1) Trasparenza e comunicazione dei sistemi di segnalazione
La guida evidenzia che la Direttiva UE 2019/1937 e il D.Lgs. 24/2023 non si limitano a prescrivere l’esistenza di canali di segnalazione, ma richiedono che questi siano conoscibili, accessibili e comprensibili. Pertanto, il toolkit insiste sulla necessità che gli enti pubblici e privati adottino un approccio proattivo e inclusivo nella strutturazione e nella diffusione delle informazioni relative ai sistemi di segnalazione. Questo significa, innanzitutto, pubblicare in modo ben visibile – ad esempio sul sito web aziendale – tutte le indicazioni utili per la segnalazione: chi può segnalare, cosa può essere segnalato, attraverso quali modalità, a chi è indirizzata la segnalazione, con quali tempi (necessità di follow-up prevista ex lege) e con quali tutele verrà gestita.

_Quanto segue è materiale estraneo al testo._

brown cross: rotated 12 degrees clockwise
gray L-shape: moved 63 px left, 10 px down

2) Correttezza delle indagini e gestione dei sistemi interni di segnalazione
Di particolare interesse sono le indicazioni della guida relative a questo punto. Difatti, afferma la guida che il sistema di segnalazione dovrebbe essere congegnato in maniera tale da prevedere, ex ante, quali siano le procedure da seguire in caso di segnalazione: le indagini da svolgere, le fonti di prova da dover raccogliere nonché le persone coinvolte e da dover intervistare. Sono suggerite buone pratiche come la “dichiarazione di assenza di conflitti” da parte del gestore e l’individuazione preventiva di un supplente nei casi di astensione del gestore stesso per conflitto d’interessi.

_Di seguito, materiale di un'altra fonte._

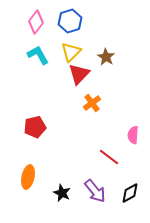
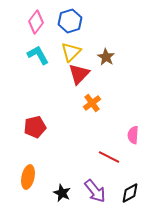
red line: rotated 10 degrees counterclockwise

3) Protezione dei dati personali
Terza cruciale sfida per una corretta gestione della segnalazione è quella della protezione dei dati personali dei soggetti coinvolti nella segnalazione stessa. Una gestione della segnalazione rispettosa del Regolamento GDPR (applicato in coordinamento con la Direttiva UE 2019/1937) richiede l’adozione di misure tecniche avanzate (crittografia, pseudonimizzazione, accessi profilati), valutazioni d’impatto e protocolli operativi che limitino l’accesso e la conservazione ai soli dati pertinenti. Queste tutele devono essere ancor più forti nel caso di divulgazioni pubbliche (extrema ratio per il D. Lgs. 24/2023), considerato il danno reputazionale che potrebbe derivare alla corporation e al soggetto coinvolto dalla segnalazione stessa: necessario quindi che l’Autorità di vigilanza predisponga orientamenti e best practices da seguire in caso di divulgazioni pubbliche.
4)Protezione dei soggetti segnalanti
La guida rimarca l’importanza di un’effettiva protezione dei soggetti coinvolti nella segnalazione (segnalante, segnalato, facilitatore). In primo luogo, la protezione da qualsiasi forma di ritorsione (misure espressamente previste dal nostro ordinamento). Tuttavia, la guida critica l’Italia – fornendo quindi spunti di riflessione de iure condendo – per la mancata previsione di forme di tutela anche agli enti del terzo settore che forniscono supporto ai soggetti segnalanti.
5) Efficacia e diffusione di una “cultura del whistleblowing”
Infine, si evidenzia l’importanza della promozione di una “cultura della segnalazione”, essenziale per il successo dei sistemi di whistleblowing. La guida auspica, per il nostro Paese, l’adozione di misure atte a diffondere una sensibilizzazione profonda dell’opinione pubblica in questa materia. Proprio per queste ragioni, la segnalazione viene definita come uno strumento che va oltre il tradizionale ambito della compliance, rappresentando il whistleblowing “una fondamentale libertà democratica, da tutelare al pari della libertà di espressione”.
Considerazioni finali
La guida, pur non avendo efficacia cogente, si rivela uno strumento prezioso per chi, come giurista o consulente d’impresa, è chiamato a tradurre gli obblighi normativi in prassi aziendali effettive. Essa offre una visione moderna, integrata e multidisciplinare del whistleblowing, che guarda oltre l’adempimento normativo e suggerisce una riforma culturale dell’organizzazione dell’ente. In tale ottica, l’adozione di canali di segnalazione effettivi non deve essere percepita come un costo, ma come investimento reputazionale e leva di sostenibilità giuridica, sociale ed economica.